Re-key failure & cannot read metadata

Status
Not open for further replies.

darowley

Dabbler
Joined
Mar 16, 2017
Messages
16
I think I fell victim to a a combination of two "bugs".

No, I don't have a backup of my 24TB of data, but literally had just bought new hardware to setup as a full backup the day before and had started to copy a little bit of data over.

I'm new to this so here is what happened...

I added a passphrase to my 8 disk system (identical 5TB drives). Raidz2. (Was running freenas 9.10.1 but have now upgraded to 9.10.02) - I actually thought I had a passphrase but I never did to begin with. - Huge regret in adding that passphrase...

There was an error that popped up and then disappeared right after I added the passphrase. I didn't get a chance to read the error, but I think I saw the word "failed". I now think that this error was a re-key error. - I didn't change the encryption key, I just added a passphrase.

I rebooted.
Then the volume was LOCKED, and when trying to unlock, it said "Volume Failed Unlock".
I detached the volume to try to re attach it and only 3 of the drives showed up on page 2/3 (pick disks to decrypt). But with the correct key file and passphrase I got an error that it couldn't attach.
Via the shell I was able to "geli attach" those three drives, but the other FIVE seem to just give me this error: geli: Cannot read metadata from ada1p2: Invalid argument.

I have read a lot and have found this:
The freenas support page says this HIGLIGHTED in ORANGE: If a re-key fails on a multi-disk system, an alert is generated. Do not ignore this alert as doing so may result in the loss of data.
https://doc.freenas.org/9.10/storage.html#managing-encrypted-volumes
So what is the user supposed to do when a re-key error happens? (I didn't even see the error long enough to read it)
I restarted... Was that bad?

Bug #1: https://bugs.pcbsd.org/issues/13409

So after trying to attach my keys and constantly getting the "geli: Cannot read metadata from ada1p2: Invalid argument." error. I decided to search some more and found that the metadata might be bad.
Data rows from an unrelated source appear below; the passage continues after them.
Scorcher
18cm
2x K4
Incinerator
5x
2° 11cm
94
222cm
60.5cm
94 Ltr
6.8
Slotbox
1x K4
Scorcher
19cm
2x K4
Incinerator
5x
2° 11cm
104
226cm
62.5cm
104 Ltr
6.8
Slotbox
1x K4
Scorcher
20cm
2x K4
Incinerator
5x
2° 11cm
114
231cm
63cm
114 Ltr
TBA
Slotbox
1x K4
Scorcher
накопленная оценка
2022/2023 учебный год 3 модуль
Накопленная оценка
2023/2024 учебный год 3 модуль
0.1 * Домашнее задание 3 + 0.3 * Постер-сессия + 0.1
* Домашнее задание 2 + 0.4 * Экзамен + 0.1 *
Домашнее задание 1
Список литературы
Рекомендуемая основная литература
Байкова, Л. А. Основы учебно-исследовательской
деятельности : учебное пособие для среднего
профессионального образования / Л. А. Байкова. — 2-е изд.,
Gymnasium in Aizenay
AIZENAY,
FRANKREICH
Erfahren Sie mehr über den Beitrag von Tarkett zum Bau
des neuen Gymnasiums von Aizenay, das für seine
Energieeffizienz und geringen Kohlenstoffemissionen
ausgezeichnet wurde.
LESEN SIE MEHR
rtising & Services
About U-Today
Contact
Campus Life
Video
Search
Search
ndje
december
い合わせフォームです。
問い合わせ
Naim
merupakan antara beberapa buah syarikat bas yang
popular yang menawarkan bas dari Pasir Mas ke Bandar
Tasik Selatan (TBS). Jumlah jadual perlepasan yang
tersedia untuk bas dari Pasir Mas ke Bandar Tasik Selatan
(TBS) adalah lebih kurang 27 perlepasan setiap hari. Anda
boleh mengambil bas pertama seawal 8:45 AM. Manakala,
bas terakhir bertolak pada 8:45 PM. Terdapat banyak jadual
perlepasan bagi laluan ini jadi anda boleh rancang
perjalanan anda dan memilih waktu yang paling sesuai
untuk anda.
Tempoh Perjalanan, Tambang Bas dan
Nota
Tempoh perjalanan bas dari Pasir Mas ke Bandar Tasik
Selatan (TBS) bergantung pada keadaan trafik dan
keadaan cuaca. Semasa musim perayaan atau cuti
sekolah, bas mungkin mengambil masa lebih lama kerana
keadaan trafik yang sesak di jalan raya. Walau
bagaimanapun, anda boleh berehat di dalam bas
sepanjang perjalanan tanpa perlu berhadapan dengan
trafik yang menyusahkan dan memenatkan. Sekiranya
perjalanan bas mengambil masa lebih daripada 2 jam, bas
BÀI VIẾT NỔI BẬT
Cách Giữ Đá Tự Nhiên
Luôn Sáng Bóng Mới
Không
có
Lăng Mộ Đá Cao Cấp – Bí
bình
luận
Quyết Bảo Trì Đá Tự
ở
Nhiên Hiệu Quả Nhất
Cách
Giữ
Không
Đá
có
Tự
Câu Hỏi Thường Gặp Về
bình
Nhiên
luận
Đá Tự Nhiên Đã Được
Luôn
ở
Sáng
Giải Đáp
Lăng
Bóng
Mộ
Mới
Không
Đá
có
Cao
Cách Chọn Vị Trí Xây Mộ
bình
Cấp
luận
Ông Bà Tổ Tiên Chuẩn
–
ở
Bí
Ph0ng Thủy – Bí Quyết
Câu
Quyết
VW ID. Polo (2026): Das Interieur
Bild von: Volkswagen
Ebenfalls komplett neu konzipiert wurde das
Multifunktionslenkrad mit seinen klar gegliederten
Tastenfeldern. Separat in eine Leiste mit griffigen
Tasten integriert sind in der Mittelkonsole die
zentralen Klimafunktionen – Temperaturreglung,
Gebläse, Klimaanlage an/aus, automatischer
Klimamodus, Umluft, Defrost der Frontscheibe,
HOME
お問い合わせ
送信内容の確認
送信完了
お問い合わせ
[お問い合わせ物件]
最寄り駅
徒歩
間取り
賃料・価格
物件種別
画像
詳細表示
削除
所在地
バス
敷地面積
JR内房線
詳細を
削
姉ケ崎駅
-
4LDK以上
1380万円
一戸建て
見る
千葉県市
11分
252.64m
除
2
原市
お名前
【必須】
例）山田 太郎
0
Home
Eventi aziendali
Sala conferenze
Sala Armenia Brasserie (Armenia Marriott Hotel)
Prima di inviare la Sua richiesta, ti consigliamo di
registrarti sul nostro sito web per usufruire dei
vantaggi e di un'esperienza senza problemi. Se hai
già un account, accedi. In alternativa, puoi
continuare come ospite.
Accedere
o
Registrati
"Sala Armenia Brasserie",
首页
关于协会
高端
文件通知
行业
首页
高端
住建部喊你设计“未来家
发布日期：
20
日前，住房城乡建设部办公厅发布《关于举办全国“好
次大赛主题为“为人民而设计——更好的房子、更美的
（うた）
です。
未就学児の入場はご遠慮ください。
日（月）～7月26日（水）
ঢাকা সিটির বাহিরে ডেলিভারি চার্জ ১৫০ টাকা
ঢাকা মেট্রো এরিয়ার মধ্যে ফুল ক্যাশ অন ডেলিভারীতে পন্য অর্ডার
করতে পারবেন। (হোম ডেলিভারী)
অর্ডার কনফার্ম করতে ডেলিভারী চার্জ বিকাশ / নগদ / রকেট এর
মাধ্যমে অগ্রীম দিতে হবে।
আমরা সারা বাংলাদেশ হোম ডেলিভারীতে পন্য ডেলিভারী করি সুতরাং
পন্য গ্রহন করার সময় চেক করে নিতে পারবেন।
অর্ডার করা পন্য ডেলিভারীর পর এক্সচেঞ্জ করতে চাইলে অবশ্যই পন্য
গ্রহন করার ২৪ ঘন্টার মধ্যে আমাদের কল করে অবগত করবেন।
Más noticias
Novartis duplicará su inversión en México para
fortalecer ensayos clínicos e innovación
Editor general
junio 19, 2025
WHAT EXACTLY IS IN THIS METADATA? Apparently it's pretty important to have a backup copy. And I don't think I have a backup unless there are backups made as part of the config or somewhere else but from the bug reports below, it looks like users like me are left in the dust because they just don't know enough... And, according to Xin, even if I did know about metadata:, "Those who want to backup GELI metadata either do not understand or are ignorant about how encryption should work". If only I would have known that the meta data of a drive was crucial for certain types of backup. I would have made a backup of it. - The one thing I know about encryption is that without a backup of your key you will be toast if you forget your password. In the case of freenas, you have to have the key file (very understandable). And sometimes a copy of your metadata (how was I supposed to know?).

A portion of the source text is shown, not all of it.